AJN in May: Night-Shift Naps, Intrathecal Cancer Pain Relief, Teaching Nurses to Write, More

On this month’s cover is A Maid Asleep (1656–57) by the Dutch master Johannes Vermeer. We chose this painting to call attention to the issue of sleepiness in nurses who work the night shift, which is explored in this month’s Original Research article.

On-the-job sleepiness among nurses can increase the risk of patient care errors, job-related injuries, and long-term health problems.

For night-shift nurses, one potential solution is being allowed to take brief naps during a shift, which the American Nurses Association recommends as an evidence-based countermeasure to fatigue. But nurses may face barriers to doing so, including a lack of formal breaks on the unit and concerns about impeding the quality of nursing care.
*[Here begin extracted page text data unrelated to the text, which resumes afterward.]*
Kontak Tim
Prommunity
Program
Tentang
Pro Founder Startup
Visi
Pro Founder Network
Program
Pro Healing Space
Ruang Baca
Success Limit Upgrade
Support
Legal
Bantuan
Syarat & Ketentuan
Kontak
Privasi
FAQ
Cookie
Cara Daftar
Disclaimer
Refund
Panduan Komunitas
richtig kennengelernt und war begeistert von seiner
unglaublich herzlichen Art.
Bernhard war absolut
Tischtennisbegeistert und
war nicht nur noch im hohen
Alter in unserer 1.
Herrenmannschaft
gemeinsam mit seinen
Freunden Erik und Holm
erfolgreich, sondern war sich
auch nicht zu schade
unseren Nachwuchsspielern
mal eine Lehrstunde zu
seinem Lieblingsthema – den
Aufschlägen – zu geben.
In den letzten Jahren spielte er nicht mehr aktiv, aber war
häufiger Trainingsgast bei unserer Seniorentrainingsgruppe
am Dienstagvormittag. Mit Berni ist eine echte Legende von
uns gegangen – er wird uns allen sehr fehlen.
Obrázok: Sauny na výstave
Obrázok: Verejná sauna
To learn about a project that explored those barriers and attempted to implement night-shift naps, read “Napping on the Night Shift: A Two-Hospital Implementation Project.”

Some other articles of note in the May issue:

CE Feature: Intrathecal Pumps for Managing Cancer Pain.” Among patients with cancer, moderate to severe pain is prevalent and can be refractory even with the use of systemic opioids, which may cause adverse effects that are difficult to manage at the doses required to control pain. When delivered intrathecally, however, opioids and adjuvant analgesics may provide greater pain relief at dramatically lower doses and with fewer adverse effects. This article provides an overview of intrathecal pump therapy, including its benefits and potential risks and complications; the medications that can be delivered intrathecally; and the nursing care required by patients who use an intrathecal pump.
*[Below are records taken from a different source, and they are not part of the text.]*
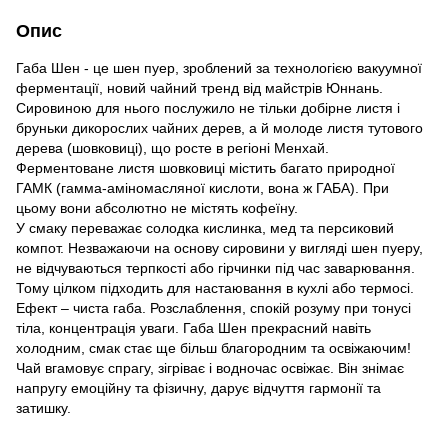
Опис
Габа Шен - це шен пуер, зроблений за технологією вакуумної
ферментації, новий чайний тренд від майстрів Юннань.
Сировиною для нього послужило не тільки добірне листя і
бруньки дикорослих чайних дерев, а й молоде листя тутового
дерева (шовковиці), що росте в регіоні Менхай.
Ферментоване листя шовковиці містить багато природної
ГАМК (гамма-аміномасляної кислоти, вона ж ГАБА). При
цьому вони абсолютно не містять кофеїну.
У смаку переважає солодка кислинка, мед та персиковий
компот. Незважаючи на основу сировини у вигляді шен пуеру,
не відчуваються терпкості або гірчинки під час заварювання.
Тому цілком підходить для настаювання в кухлі або термосі.
Ефект – чиста габа. Розслаблення, спокій розуму при тонусі
тіла, концентрація уваги. Габа Шен прекрасний навіть
холодним, смак стає ще більш благородним та освіжаючим!
Чай вгамовує спрагу, зігріває і водночас освіжає. Він знімає
напругу емоційну та фізичну, дарує відчуття гармонії та
затишку.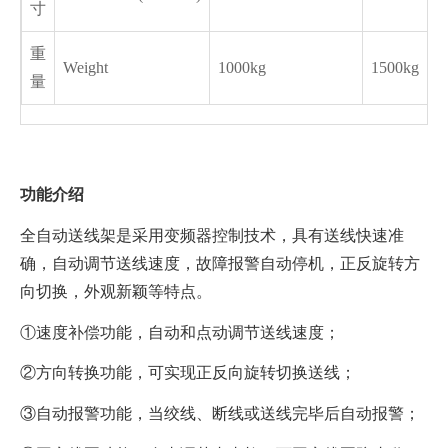
寸
重
Weight
1000kg
1500kg
量
功能介绍
全自动送线架是采用变频器控制技术，具有送线快速准
确，自动调节送线速度，故障报警自动停机，正反旋转方
向切换，外观新颖等特点。
①速度补偿功能，自动和点动调节送线速度；
②方向转换功能，可实现正反向旋转切换送线；
③自动报警功能，当绞线、断线或送线完毕后自动报警；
Special Feature: Mentoring Clinical Nurses to Write for Publication: Strategies for Success.” Clinical nurses often find writing a challenge, but it’s important to disseminate clinical practice initiatives that result in notable patient outcomes. Nurses have a responsibility to share what they do to improve patient care. This article describes the initiation of a workshop series designed to teach clinical nurses about the writing process and mentor them through the stages of submitting a manuscript for publication.

Emergency: Henoch–Schönlein Purpura in the ED.” Using a case study, the authors of this article detail the nursing assessment, diagnosis and treatment, and possible complications of Henoch–Schönlein purpura, the most common form of pediatric vasculitis.

There’s much more in our May issue, including a Quality Counts column that provides an overview of the Hospital Value Based-Purchasing Program, a Correspondence from Abroad article detailing one nurse’s experience teaching in Malawi, and a What I’m Reading column that connects lessons from Sheryl Sandberg’s Lean In to nursing, so click here to browse the table of contents and explore the issue on our Web site.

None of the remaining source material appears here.